• **DESCRIPTION OF THE TASK**:
Scan the material for the word "andere" and copy each line where it occurs.

• **RECORD SET**:
★ ★ ★ ★ ★ ★ ★

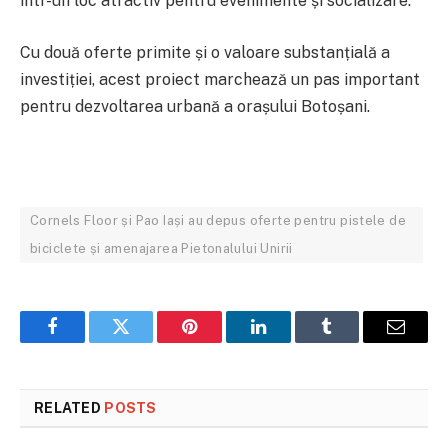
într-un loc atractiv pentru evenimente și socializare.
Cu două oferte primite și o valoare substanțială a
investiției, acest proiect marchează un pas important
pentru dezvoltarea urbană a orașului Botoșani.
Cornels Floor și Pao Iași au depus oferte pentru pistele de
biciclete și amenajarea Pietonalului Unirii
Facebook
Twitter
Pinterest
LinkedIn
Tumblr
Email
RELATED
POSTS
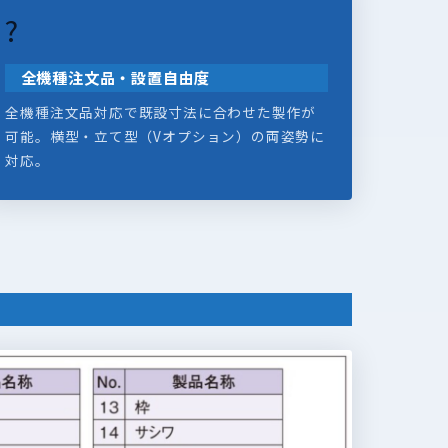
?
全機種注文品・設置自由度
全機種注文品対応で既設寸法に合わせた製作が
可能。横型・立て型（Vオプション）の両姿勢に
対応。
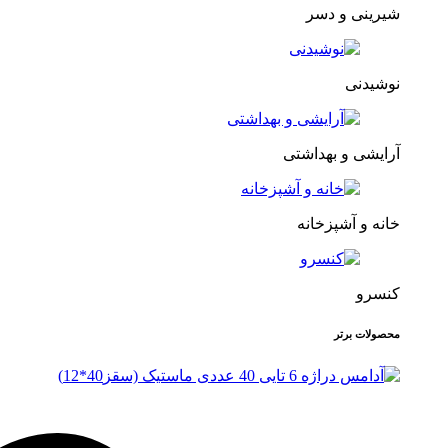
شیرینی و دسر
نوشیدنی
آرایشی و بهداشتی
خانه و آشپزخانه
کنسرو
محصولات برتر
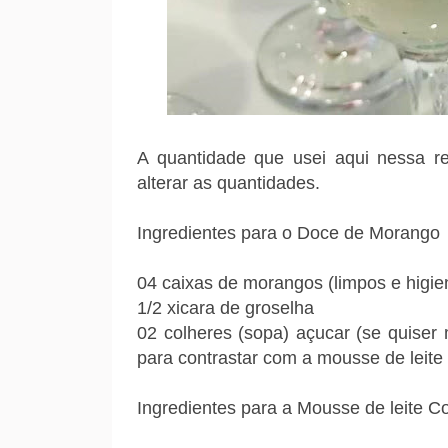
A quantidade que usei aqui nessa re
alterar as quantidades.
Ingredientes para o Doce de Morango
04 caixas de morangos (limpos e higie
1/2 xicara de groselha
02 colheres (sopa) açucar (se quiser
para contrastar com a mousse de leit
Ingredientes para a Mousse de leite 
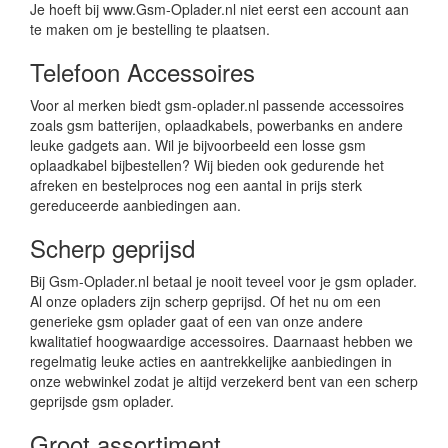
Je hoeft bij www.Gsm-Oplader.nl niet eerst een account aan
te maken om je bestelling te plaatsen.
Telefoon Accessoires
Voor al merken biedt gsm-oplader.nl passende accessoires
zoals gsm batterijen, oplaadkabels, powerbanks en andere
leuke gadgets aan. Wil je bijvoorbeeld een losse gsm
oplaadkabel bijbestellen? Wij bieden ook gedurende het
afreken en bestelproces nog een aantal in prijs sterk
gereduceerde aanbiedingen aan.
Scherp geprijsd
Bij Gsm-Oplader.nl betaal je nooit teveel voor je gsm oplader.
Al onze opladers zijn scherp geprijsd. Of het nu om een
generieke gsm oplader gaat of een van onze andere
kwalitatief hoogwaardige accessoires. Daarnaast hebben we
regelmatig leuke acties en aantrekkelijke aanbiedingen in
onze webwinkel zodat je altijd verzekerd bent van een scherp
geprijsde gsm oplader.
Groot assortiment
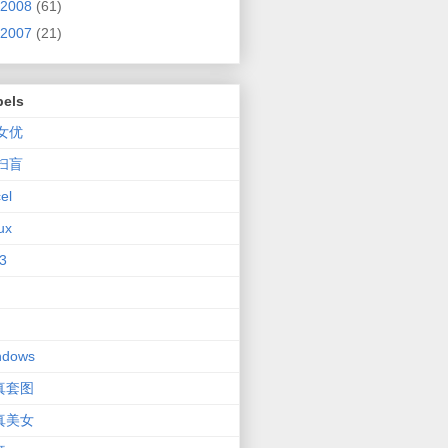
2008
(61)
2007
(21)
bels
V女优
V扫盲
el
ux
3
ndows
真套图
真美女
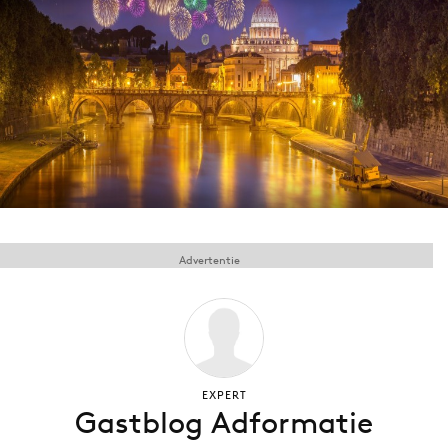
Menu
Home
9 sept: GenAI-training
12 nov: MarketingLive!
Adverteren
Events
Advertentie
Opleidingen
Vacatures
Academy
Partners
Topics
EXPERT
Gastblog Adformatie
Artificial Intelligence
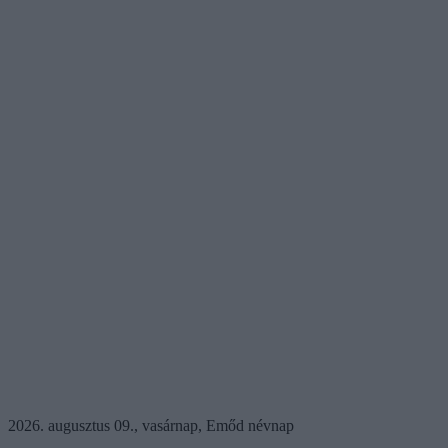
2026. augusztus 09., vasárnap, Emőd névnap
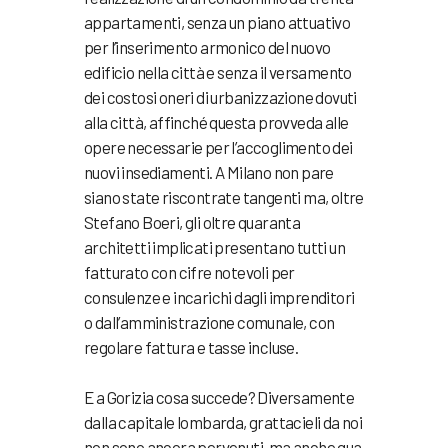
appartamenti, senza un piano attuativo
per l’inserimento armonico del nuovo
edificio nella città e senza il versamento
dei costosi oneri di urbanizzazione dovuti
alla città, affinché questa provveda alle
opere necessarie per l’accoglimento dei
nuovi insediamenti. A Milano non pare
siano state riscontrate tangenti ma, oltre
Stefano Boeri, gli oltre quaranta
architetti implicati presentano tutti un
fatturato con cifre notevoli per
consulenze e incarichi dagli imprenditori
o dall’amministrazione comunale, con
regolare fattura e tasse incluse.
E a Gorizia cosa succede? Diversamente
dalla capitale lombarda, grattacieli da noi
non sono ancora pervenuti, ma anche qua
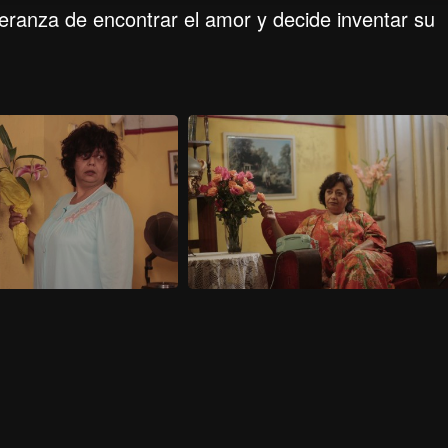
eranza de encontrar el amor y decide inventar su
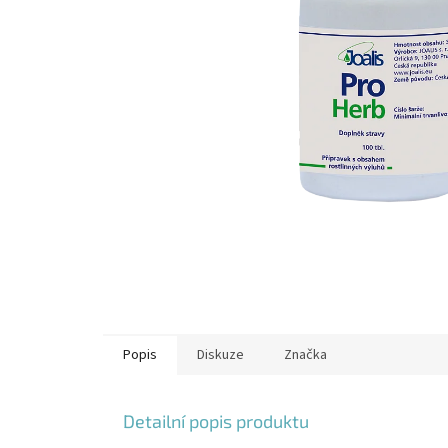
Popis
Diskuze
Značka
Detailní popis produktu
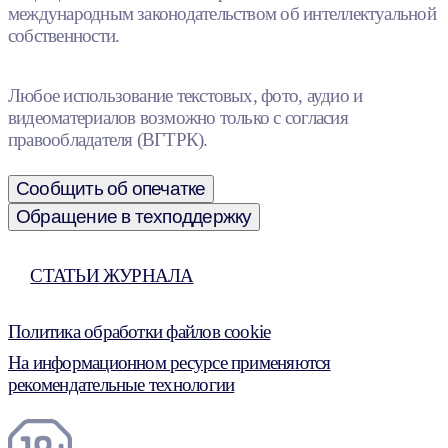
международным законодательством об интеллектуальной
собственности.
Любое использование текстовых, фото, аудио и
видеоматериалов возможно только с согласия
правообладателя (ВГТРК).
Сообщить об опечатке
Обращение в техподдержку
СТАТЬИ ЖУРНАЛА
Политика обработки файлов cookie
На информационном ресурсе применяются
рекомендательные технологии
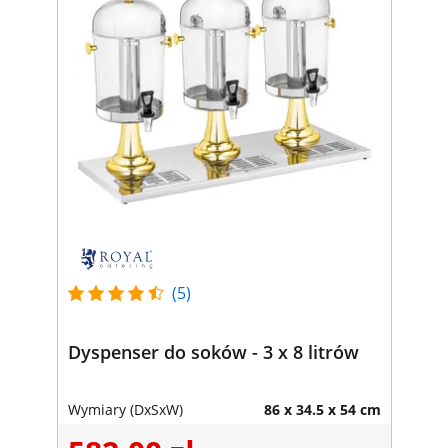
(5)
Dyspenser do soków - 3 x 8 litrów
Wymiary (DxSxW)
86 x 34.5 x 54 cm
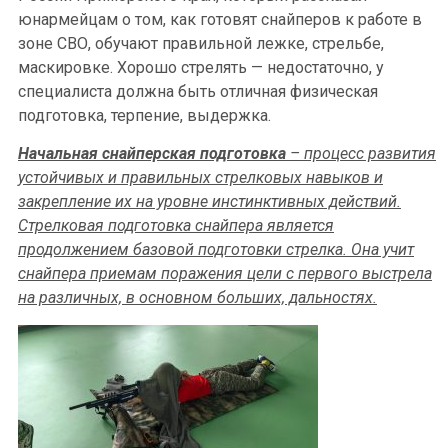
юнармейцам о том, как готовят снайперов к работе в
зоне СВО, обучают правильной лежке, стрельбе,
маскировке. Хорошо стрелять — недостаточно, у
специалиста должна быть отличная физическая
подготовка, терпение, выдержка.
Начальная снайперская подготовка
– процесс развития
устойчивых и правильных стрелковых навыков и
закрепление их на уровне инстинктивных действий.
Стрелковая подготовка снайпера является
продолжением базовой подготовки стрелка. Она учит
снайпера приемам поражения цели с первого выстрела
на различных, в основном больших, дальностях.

★ ★ ★ ★ ★ ★ ★

• **ANSWER TO THIS TASK**:
zoals gsm batterijen, oplaadkabels, powerbanks en andere
generieke gsm oplader gaat of een van onze andere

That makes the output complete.